Task instructions:
In the material below, the required lines run from the one containing "zakaz@kirillmefodii.ru (87, 1091)" through the one containing "CORE/Cake/Controller/Controller.php line 491". Copy those lines exactly, ends included, and nothing else.

Exercise input:
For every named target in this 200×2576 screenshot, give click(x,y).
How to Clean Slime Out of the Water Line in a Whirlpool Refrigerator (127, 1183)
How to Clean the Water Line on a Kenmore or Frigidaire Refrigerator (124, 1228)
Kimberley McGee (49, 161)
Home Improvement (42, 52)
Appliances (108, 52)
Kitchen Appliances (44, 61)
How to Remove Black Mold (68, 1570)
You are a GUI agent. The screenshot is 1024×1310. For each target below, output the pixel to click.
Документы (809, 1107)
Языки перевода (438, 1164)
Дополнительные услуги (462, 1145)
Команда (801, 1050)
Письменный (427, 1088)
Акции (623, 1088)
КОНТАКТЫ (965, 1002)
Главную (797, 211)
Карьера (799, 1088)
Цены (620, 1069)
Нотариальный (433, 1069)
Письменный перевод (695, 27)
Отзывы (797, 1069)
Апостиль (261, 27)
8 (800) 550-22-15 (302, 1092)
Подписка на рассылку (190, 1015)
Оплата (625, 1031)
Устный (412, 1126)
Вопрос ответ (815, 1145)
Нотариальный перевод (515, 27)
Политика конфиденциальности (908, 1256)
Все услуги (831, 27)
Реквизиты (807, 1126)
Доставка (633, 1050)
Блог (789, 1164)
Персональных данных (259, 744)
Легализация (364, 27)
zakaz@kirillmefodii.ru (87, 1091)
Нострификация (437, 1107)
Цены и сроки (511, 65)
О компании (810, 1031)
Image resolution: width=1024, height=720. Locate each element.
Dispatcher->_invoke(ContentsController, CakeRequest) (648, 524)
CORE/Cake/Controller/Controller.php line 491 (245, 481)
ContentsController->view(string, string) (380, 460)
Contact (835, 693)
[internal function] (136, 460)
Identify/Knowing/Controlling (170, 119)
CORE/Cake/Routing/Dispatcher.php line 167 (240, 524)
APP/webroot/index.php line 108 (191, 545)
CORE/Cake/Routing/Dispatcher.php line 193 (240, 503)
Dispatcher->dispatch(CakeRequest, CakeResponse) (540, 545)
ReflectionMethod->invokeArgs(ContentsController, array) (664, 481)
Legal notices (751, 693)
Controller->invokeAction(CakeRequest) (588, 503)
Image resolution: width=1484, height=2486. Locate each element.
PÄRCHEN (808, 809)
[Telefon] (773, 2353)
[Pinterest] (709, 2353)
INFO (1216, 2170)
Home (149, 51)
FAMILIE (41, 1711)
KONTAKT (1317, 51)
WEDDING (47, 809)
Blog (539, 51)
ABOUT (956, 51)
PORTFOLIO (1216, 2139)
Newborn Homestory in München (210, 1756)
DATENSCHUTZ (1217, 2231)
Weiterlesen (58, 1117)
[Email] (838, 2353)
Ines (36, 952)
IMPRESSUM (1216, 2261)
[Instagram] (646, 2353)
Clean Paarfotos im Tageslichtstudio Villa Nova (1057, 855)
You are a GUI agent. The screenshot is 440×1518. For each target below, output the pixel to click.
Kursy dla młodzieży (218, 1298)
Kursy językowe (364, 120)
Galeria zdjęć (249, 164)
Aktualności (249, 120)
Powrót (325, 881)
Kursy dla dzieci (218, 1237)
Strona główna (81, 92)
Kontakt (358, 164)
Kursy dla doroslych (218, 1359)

The completed task:
zakaz@kirillmefodii.ru (87, 1091)
Нострификация (437, 1107)
Цены и сроки (511, 65)
О компании (810, 1031)
Image resolution: width=1024, height=720. Locate each element.
Dispatcher->_invoke(ContentsController, CakeRequest) (648, 524)
CORE/Cake/Controller/Controller.php line 491 (245, 481)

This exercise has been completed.